Ganga Ma (Mother Ganges) is the culmination of a ten-year research project, starting in 2005, Di Sturco has chronicled the course of the river Ganges over 2,500 km.

Downstream from its source as snow in the Himalayan glaciers through to Bangladesh where it empties into the sea in the Bay of Bengal. Much more than a mere river, for Hindus the Ganges represents the fulcrum of spirituality. Ironically, today the river is one of the most polluted in the world. Its water levels have shrunk dramatically and are very toxic, endangering the livelihoods of over 400 million people who depend on it.

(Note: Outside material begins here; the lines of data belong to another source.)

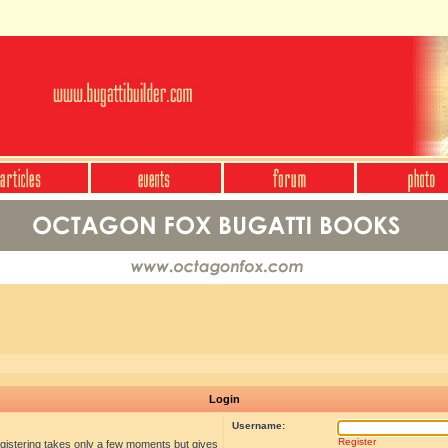
Login
Username:
Register
egistering takes only a few moments but gives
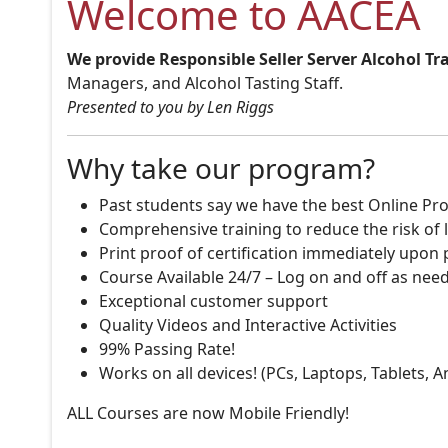
Welcome to AACEA
We provide Responsible Seller Server Alcohol Tr
Managers, and Alcohol Tasting Staff.
Presented to you by Len Riggs
Why take our program?
Past students say we have the best Online Pro
Comprehensive training to reduce the risk of l
Print proof of certification immediately upon
Course Available 24/7 – Log on and off as nee
Exceptional customer support
Quality Videos and Interactive Activities
99% Passing Rate!
Works on all devices! (PCs, Laptops, Tablets, 
ALL Courses are now Mobile Friendly!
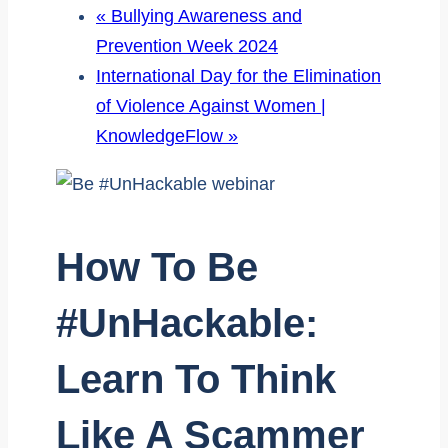
«
Bullying Awareness and
Prevention Week 2024
International Day for the Elimination
of Violence Against Women |
KnowledgeFlow
»
How To Be
#UnHackable:
Learn To Think
Like A Scammer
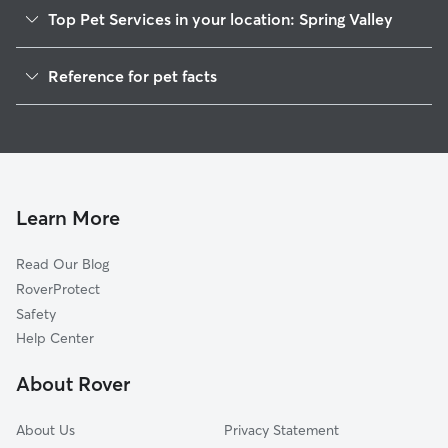
Top Pet Services in your location: Spring Valley
Dog Walkers in Spring Valley, DE
Reference for pet facts
House Sitting in Spring Valley
1
Global data from Rover (November 2025)
Cat Sitting in Spring Valley
Doggy Day Care in Spring Valley
Learn More
Read Our Blog
RoverProtect
Safety
Help Center
About Rover
About Us
Privacy Statement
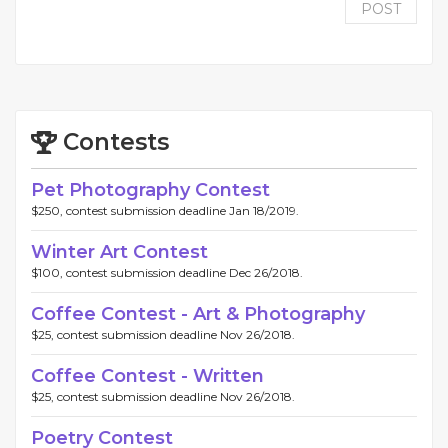
POST
Contests
Pet Photography Contest
$250, contest submission deadline Jan 18/2019.
Winter Art Contest
$100, contest submission deadline Dec 26/2018.
Coffee Contest - Art & Photography
$25, contest submission deadline Nov 26/2018.
Coffee Contest - Written
$25, contest submission deadline Nov 26/2018.
Poetry Contest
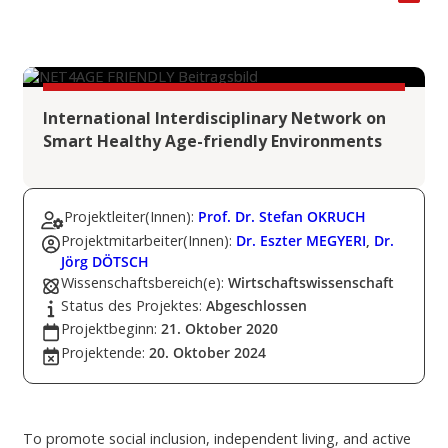
International Interdisciplinary Network on
Smart Healthy Age-friendly Environments
Projektleiter(Innen):
Prof. Dr. Stefan OKRUCH
Projektmitarbeiter(Innen):
Dr. Eszter MEGYERI
,
Dr.
Jörg DÖTSCH
Wissenschaftsbereich(e):
Wirtschaftswissenschaft
Status des Projektes:
Abgeschlossen
Projektbeginn:
21. Oktober 2020
Projektende:
20. Oktober 2024
To promote social inclusion, independent living, and active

Much of Di Sturco’s work is concerned with the future – the evolution of societies and human adaptation in the face of environmental pressures and technological change. With Ganga Ma, the photographer provides a poetic and foreboding portrait of the river, up close, through images that move back and forth between the observational detachment of documentary photography and an aesthetic painterly response to the ecological and atmospheric conditions of the Ganges.

The choice of India’s most sacred and revered river as the subject for this long-term project ultimately demands us to profoundly rethink our complex interconnectedness with the environment and the way we envision our place and agency in the world. While Ganga Ma began as a documentary project aiming to bear witness to an unfolding ecological disaster, Di Sturco progressively created a visual language capable of evoking a near future by showing us its seeds in the present day, and in the process allowing us to perceive a toxic, post-apocalyptic world.